**What you will do:**
Print the listing below again, exactly. Skip the pictures.

**Dataset extract:**
───
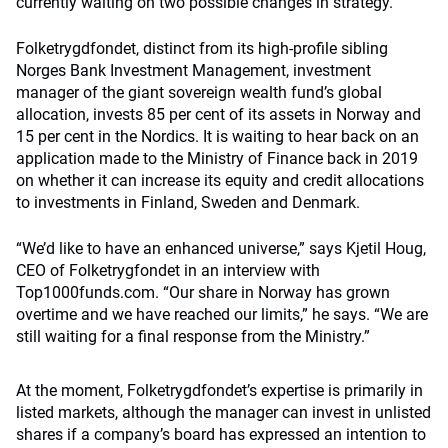
currently waiting on two possible changes in strategy.
Folketrygdfondet, distinct from its high-profile sibling
Norges Bank Investment Management, investment
manager of the giant sovereign wealth fund’s global
allocation, invests 85 per cent of its assets in Norway and
15 per cent in the Nordics. It is waiting to hear back on an
application made to the Ministry of Finance back in 2019
on whether it can increase its equity and credit allocations
to investments in Finland, Sweden and Denmark.
“We’d like to have an enhanced universe,” says Kjetil Houg,
CEO of Folketrygfondet in an interview with
Top1000funds.com. “Our share in Norway has grown
overtime and we have reached our limits,” he says. “We are
still waiting for a final response from the Ministry.”
At the moment, Folketrygdfondet’s expertise is primarily in
listed markets, although the manager can invest in unlisted
shares if a company’s board has expressed an intention to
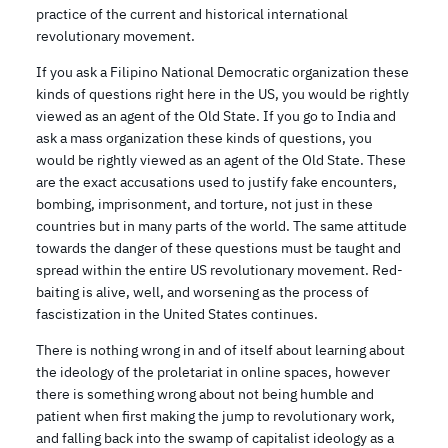
practice of the current and historical international
revolutionary movement.
If you ask a Filipino National Democratic organization these
kinds of questions right here in the US, you would be rightly
viewed as an agent of the Old State. If you go to India and
ask a mass organization these kinds of questions, you
would be rightly viewed as an agent of the Old State. These
are the exact accusations used to justify fake encounters,
bombing, imprisonment, and torture, not just in these
countries but in many parts of the world. The same attitude
towards the danger of these questions must be taught and
spread within the entire US revolutionary movement. Red-
baiting is alive, well, and worsening as the process of
fascistization in the United States continues.
There is nothing wrong in and of itself about learning about
the ideology of the proletariat in online spaces, however
there is something wrong about not being humble and
patient when first making the jump to revolutionary work,
and falling back into the swamp of capitalist ideology as a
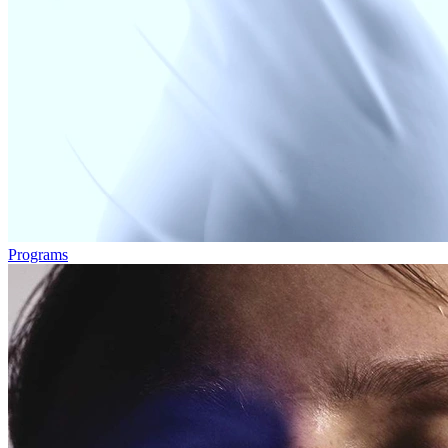
Programs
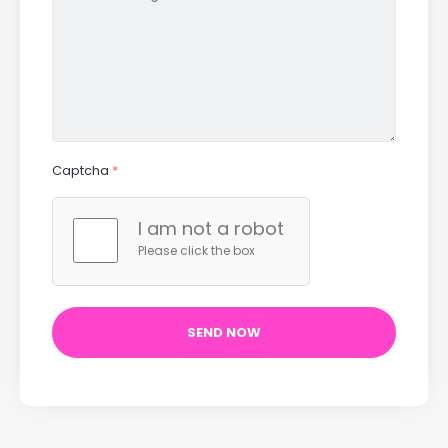
Captcha
*
I am not a robot
Please click the box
───
**Output:**
currently waiting on two possible changes in strategy.
Folketrygdfondet, distinct from its high-profile sibling
Norges Bank Investment Management, investment
manager of the giant sovereign wealth fund’s global
allocation, invests 85 per cent of its assets in Norway and
15 per cent in the Nordics. It is waiting to hear back on an
application made to the Ministry of Finance back in 2019
on whether it can increase its equity and credit allocations
to investments in Finland, Sweden and Denmark.
“We’d like to have an enhanced universe,” says Kjetil Houg,
CEO of Folketrygfondet in an interview with
Top1000funds.com. “Our share in Norway has grown
overtime and we have reached our limits,” he says. “We are
still waiting for a final response from the Ministry.”
At the moment, Folketrygdfondet’s expertise is primarily in
listed markets, although the manager can invest in unlisted
shares if a company’s board has expressed an intention to
practice of the current and historical international
revolutionary movement.
If you ask a Filipino National Democratic organization these
kinds of questions right here in the US, you would be rightly
viewed as an agent of the Old State. If you go to India and
ask a mass organization these kinds of questions, you
would be rightly viewed as an agent of the Old State. These
are the exact accusations used to justify fake encounters,
bombing, imprisonment, and torture, not just in these
countries but in many parts of the world. The same attitude
towards the danger of these questions must be taught and
spread within the entire US revolutionary movement. Red-
baiting is alive, well, and worsening as the process of
fascistization in the United States continues.
There is nothing wrong in and of itself about learning about
the ideology of the proletariat in online spaces, however
there is something wrong about not being humble and
patient when first making the jump to revolutionary work,
and falling back into the swamp of capitalist ideology as a
Programs
Captcha
*
I am not a robot
Please click the box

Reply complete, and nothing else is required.